Senior county education official said 'components of critical race theory embedded within' the curriculum

A school bus drives past demonstrators protesting the death of George Floyd / Getty Images
July 13, 2021

Students as young as four years old in a Maryland public school were taught that immigrant detention at the southern border is akin to the federal government forcibly interning Japanese-American citizens during World War II.

A virtual lecture for Asian-American History Month at North Glen Elementary, a pre-K through fifth grade institution in Anne Arundel County, compared the United States imprisoning more than one hundred thousand U.S. citizens in the 1940s to the United States detaining illegal immigrants in the present day.

While both situations occurred under Democratic presidents, the comparisons stop there. Democratic icon Franklin Delano Roosevelt interned Japanese-American citizens during World War II under the false belief that Americans of Japanese descent represented a potential fifth column. At the U.S.-Mexico border, however, it is standard practice to detain non-U.S. citizens who cross illegally.

Republican county councilman Nathan Volke, who represents northeast Anne Arundel County, called the lesson "disturbing," and told the Washington Free Beacon that "there is no parallel to the forced imprisonment of Japanese Americans, who were citizens of the U.S. during World War II, and the temporary detainer of individuals entering the U.S. illegally."
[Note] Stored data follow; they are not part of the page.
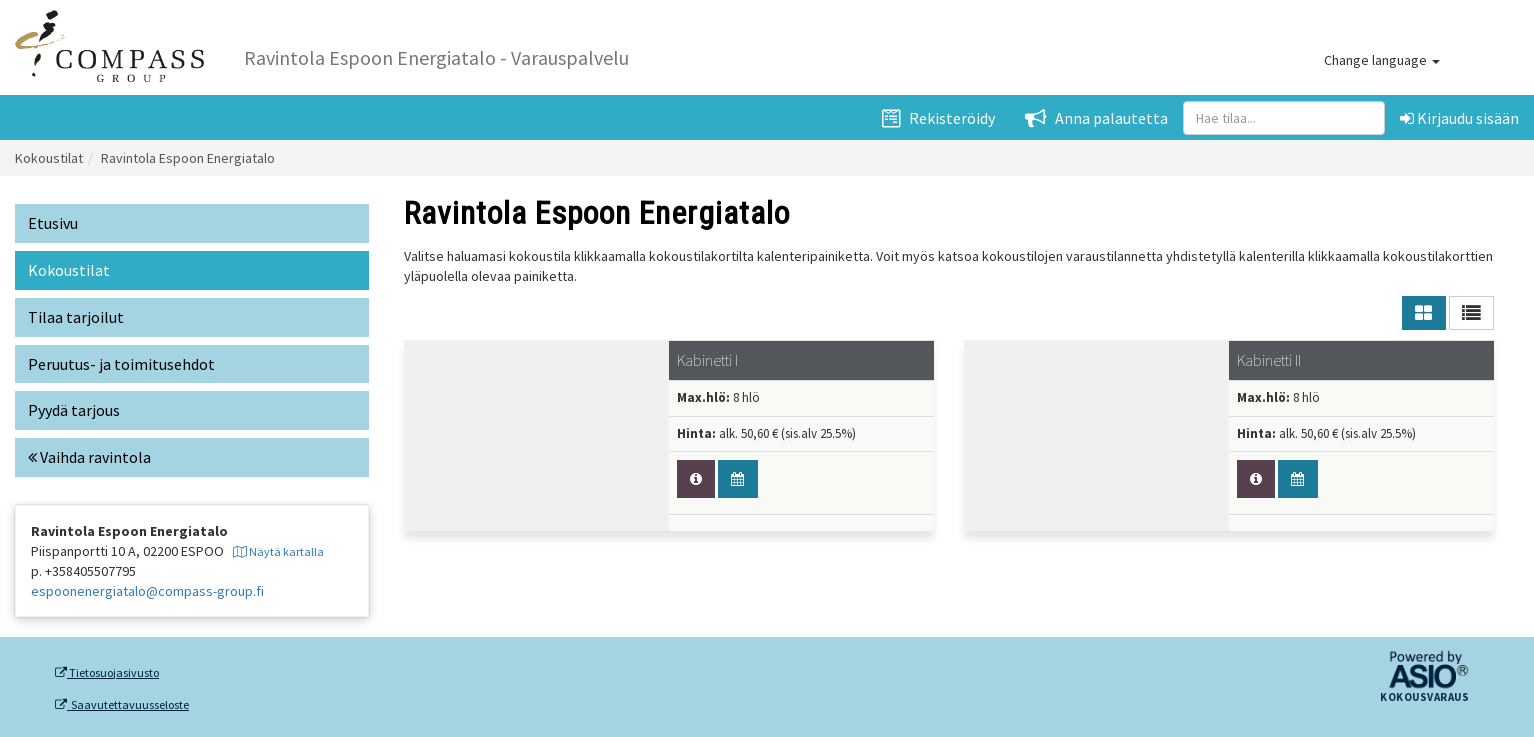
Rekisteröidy (938, 118)
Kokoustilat (49, 158)
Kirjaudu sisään (1459, 118)
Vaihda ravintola (89, 457)
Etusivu (53, 223)
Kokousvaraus (1424, 698)
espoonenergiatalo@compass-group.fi (147, 591)
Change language (1382, 60)
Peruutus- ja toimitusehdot (121, 364)
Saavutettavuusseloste (122, 705)
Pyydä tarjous (74, 410)
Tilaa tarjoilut (76, 317)
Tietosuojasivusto (107, 673)
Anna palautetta (1096, 118)
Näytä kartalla (278, 551)
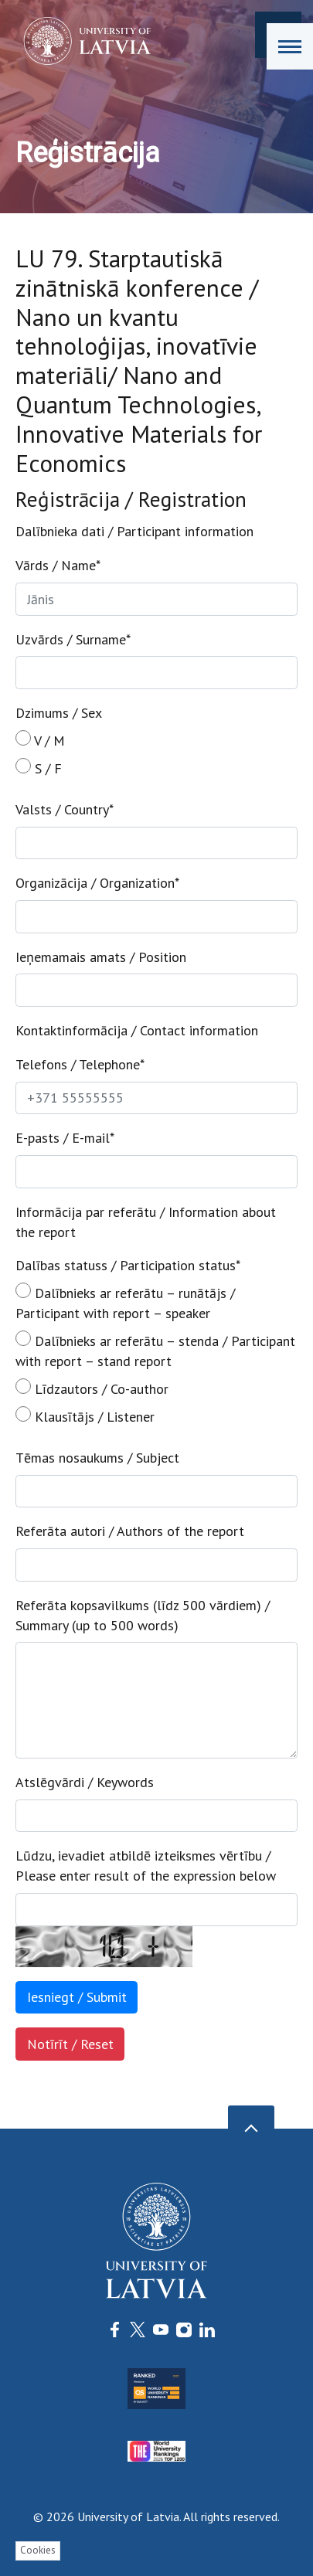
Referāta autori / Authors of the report (129, 1531)
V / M (40, 739)
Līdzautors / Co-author (91, 1388)
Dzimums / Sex (58, 713)
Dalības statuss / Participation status (127, 1265)
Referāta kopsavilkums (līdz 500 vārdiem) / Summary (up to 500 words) (142, 1615)
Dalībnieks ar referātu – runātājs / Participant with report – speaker (125, 1302)
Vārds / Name (57, 565)
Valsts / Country (64, 809)
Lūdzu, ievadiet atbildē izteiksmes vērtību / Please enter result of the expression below (145, 1865)
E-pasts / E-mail (64, 1138)
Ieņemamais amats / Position (100, 957)
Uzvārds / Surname (73, 639)
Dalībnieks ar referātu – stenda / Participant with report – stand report (155, 1350)
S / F (38, 767)
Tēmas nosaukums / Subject (97, 1457)
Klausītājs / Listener (85, 1416)
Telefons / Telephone (80, 1064)
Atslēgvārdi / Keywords (84, 1782)
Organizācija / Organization (97, 883)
"It's disturbing that this type of teaching is happening, and further reinforces the concerns that so many parents are raising about critical race theory and other divisive topics being taught in our schools," Volke said. "There's no place for this in Anne Arundel County."
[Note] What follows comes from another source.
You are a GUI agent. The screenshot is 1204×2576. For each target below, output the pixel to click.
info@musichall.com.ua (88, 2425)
This isn’t Anne Arundel County Public School’s only instance of lesson planning that promotes a far-left worldview. An email sent to a parent by a senior education official in the county, reviewed by the Washington Free Beacon, confirms that "there are components of critical race theory embedded within [our curriculum]."

In addition to featuring a historically dubious comparison, the lecture promoted the abolish ICE and defund the police campaigns as human rights movements, showing images of Asian activists bearing signs that included "Abolish ICE" and "#DefendBlackLife, #DefundThePolice."
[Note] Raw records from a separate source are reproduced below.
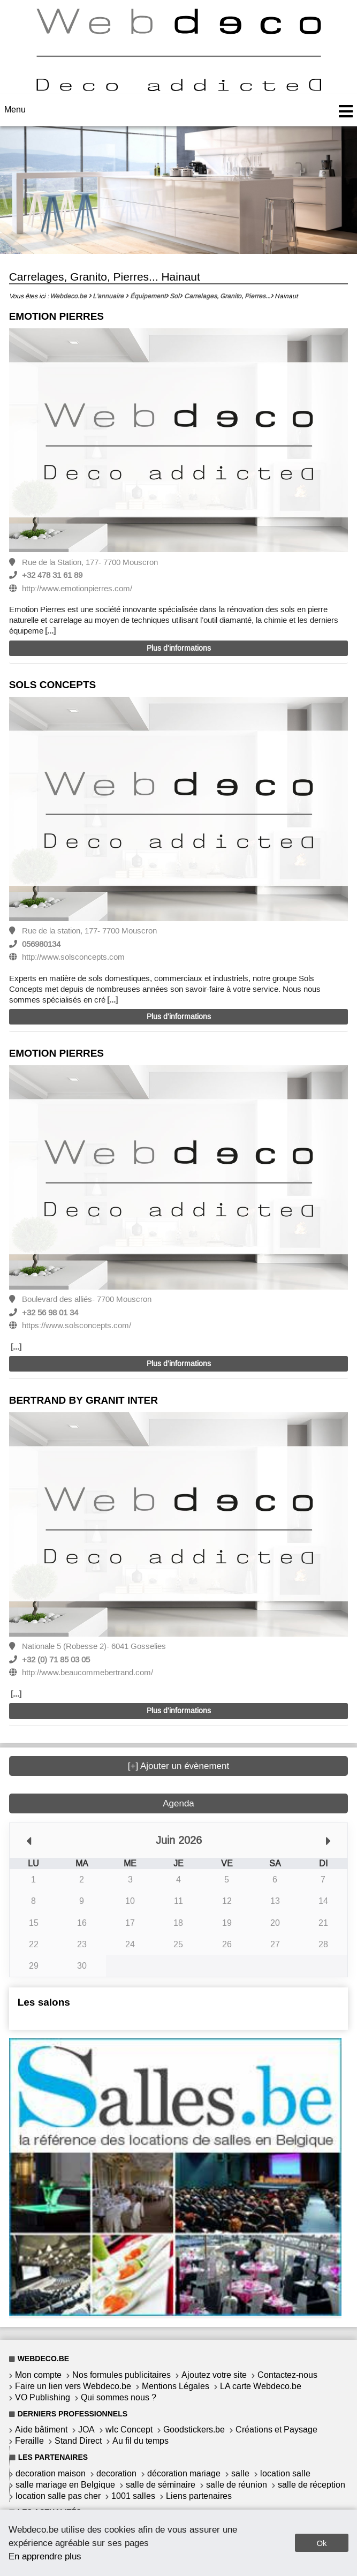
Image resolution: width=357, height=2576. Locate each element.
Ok (321, 2543)
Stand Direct (78, 2440)
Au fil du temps (140, 2440)
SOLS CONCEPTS (52, 684)
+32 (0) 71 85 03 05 (56, 1659)
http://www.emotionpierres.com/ (77, 588)
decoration (116, 2473)
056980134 (41, 944)
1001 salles (133, 2496)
The video described the so-called intersectional solidarity between far-left Asian activists and anti-border security advocates as "another example of how Asian and Pacific Islander people have come together with other communities to speak up for human rights and justice for all."

Steuart Pittman, the Democratic county executive, did not respond to a request for comment about whether he agrees with the lesson plan taught in his county’s schools.

The county’s Democratic council members either did not respond to requests for comment or told the Free Beacon that education falls outside their jurisdictions.